Posted on: 2022-12-02


The respondent, David Edward Furey, was convicted of breaking and entering into a dwelling, assault with a weapon, assault causing bodily harm, possession of a knife for a purpose dangerous to the public peace, and breach of an undertaking. At trial, the judge admitted, for the truth of its contents, a videotaped out of court statement given by one of the complainants, who subsequently died of unrelated causes. The statement was given to the police soon after the altercations.

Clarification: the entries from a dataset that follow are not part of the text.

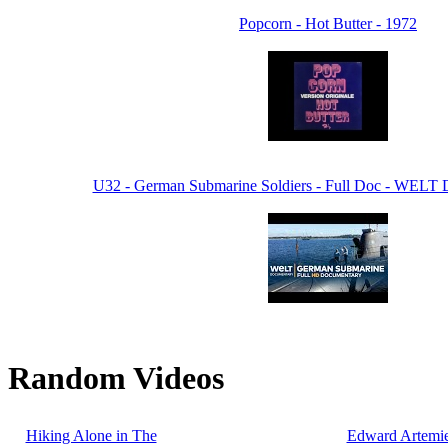
Popcorn - Hot Butter - 1972
U32 - German Submarine Soldiers - Full Doc - WELT
Random Videos
Hiking Alone in The
Edward Artemie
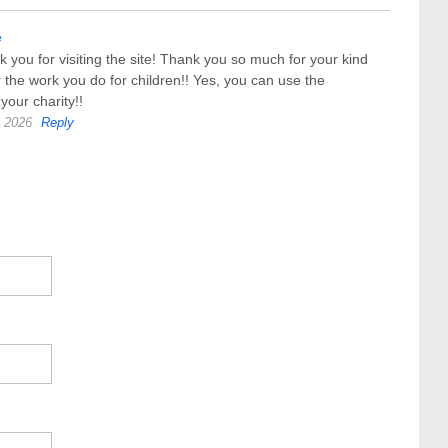
e
k you for visiting the site! Thank you so much for your kind
 the work you do for children!! Yes, you can use the
 your charity!!
, 2026
Reply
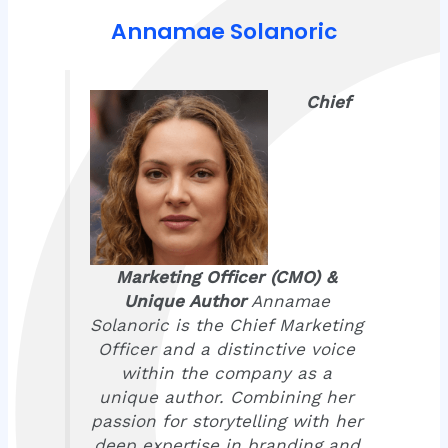
Annamae Solanoric
Chief
Marketing Officer (CMO) &
Unique Author
Annamae
Solanoric is the Chief Marketing
Officer and a distinctive voice
within the company as a
unique author. Combining her
passion for storytelling with her
deep expertise in branding and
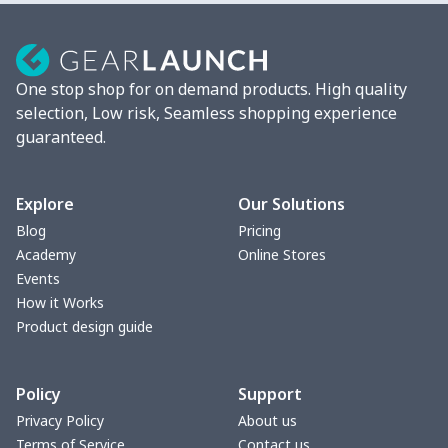
Mixer Cover
$8.40
$
Blender cover
$7.22
$
One stop shop for on demand products. High quality
Round blanket
$10.73
$
selection, Low risk, Seamless shopping experience
guaranteed.
Toaster cover
$8.37
$
Blanket Hoodie
$16.56
$
Explore
Our Solutions
Blog
Pricing
Hooded blanket
$12.99
$
Academy
Online Stores
Events
Small Tapestry
$9.50
$
How it Works
Product design guide
Square blanket
$12.06
$
Policy
Support
Grill Pan Cover
$10.10
$
Privacy Policy
About us
Terms of Service
Contact us
Round floor pad
$17.73
$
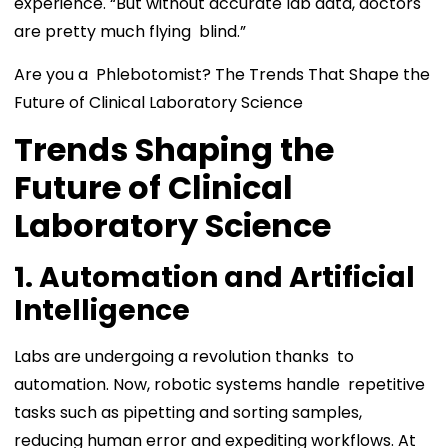
experience. “But without accurate lab data, doctors
are pretty much flying blind.”
Are you a Phlebotomist? The Trends That Shape the
Future of Clinical Laboratory Science
Trends Shaping the
Future of Clinical
Laboratory Science
1. Automation and Artificial
Intelligence
Labs are undergoing a revolution thanks to
automation. Now, robotic systems handle repetitive
tasks such as pipetting and sorting samples,
reducing human error and expediting workflows. At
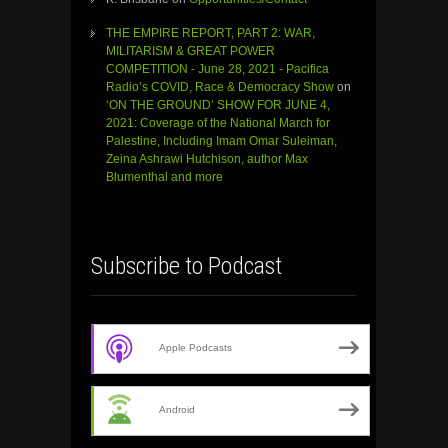
THE EMPIRE REPORT, PART 2: WAR,
MILITARISM & GREAT POWER
COMPETITION - June 28, 2021 - Pacifica
Radio’s COVID, Race & Democracy Show
on
‘ON THE GROUND’ SHOW FOR JUNE 4,
2021: Coverage of the National March for
Palestine, Including Imam Omar Suleiman,
Zeina Ashrawi Hutchison, author Max
Blumenthal and more
Subscribe to Podcast
Apple Podcasts
Android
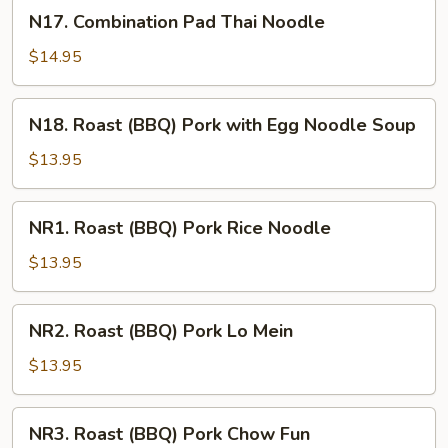
Noodle
N17.
N17. Combination Pad Thai Noodle
Combination
Pad
$14.95
Thai
Noodle
N18.
N18. Roast (BBQ) Pork with Egg Noodle Soup
Roast
(BBQ)
$13.95
Pork
with
NR1.
NR1. Roast (BBQ) Pork Rice Noodle
Egg
Roast
Noodle
(BBQ)
$13.95
Soup
Pork
Rice
NR2.
NR2. Roast (BBQ) Pork Lo Mein
Noodle
Roast
(BBQ)
$13.95
Pork
Lo
NR3.
NR3. Roast (BBQ) Pork Chow Fun
Mein
Roast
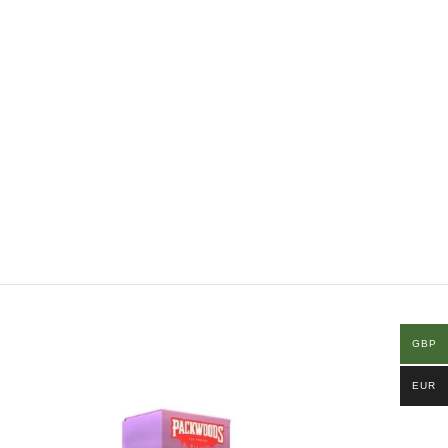
GBP
EUR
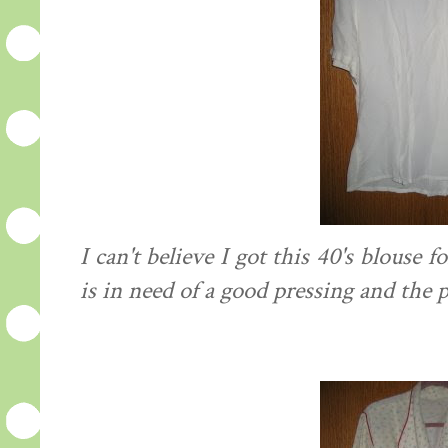
I can't believe I got this 40's blouse f
is in need of a good pressing and the pr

A majority of the Court of Appeal allowed Mr. Furey’s appeal from convictions, set aside the decision of the trial judge, including the voir dire decision regarding the admissibility of the complainant’s out-of-court statement, and ordered a new trial. The majority concluded that the trial judge applied an erroneous statement of the law — that where there is greater necessity, less reliability is acceptable. As a result of her reliance on this statement, the trial judge erred in admitting the complainant’s out of court statement for the truth of its contents: she permitted the admissibility of the hearsay evidence without requiring that the requisite degree of reliability be established. In dissent, Knickle J.A. would have dismissed the appeal. In her view, the trial judge committed no error in her application of the principled approach to the hearsay evidence, as she engaged in the skeptical and cautious analysis that was required before admitting the statement, including that the two criteria of necessity and reliability must be assessed in tandem and with flexibility.

Argued Date



Criminal law - Evidence, Admissibility, Hearsay - Criminal law — Evidence — Admissibility — Hearsay — Videotaped out of court statement given by complainant who died before trial — Whether the majority of the Newfoundland and Labrador Court of Appeal erred in law in allowing the appeal, setting aside the convictions and ordering a new trial because the trial judge failed to apply the correct legal principles in assessing the “threshold” admissibility of an out of court statement.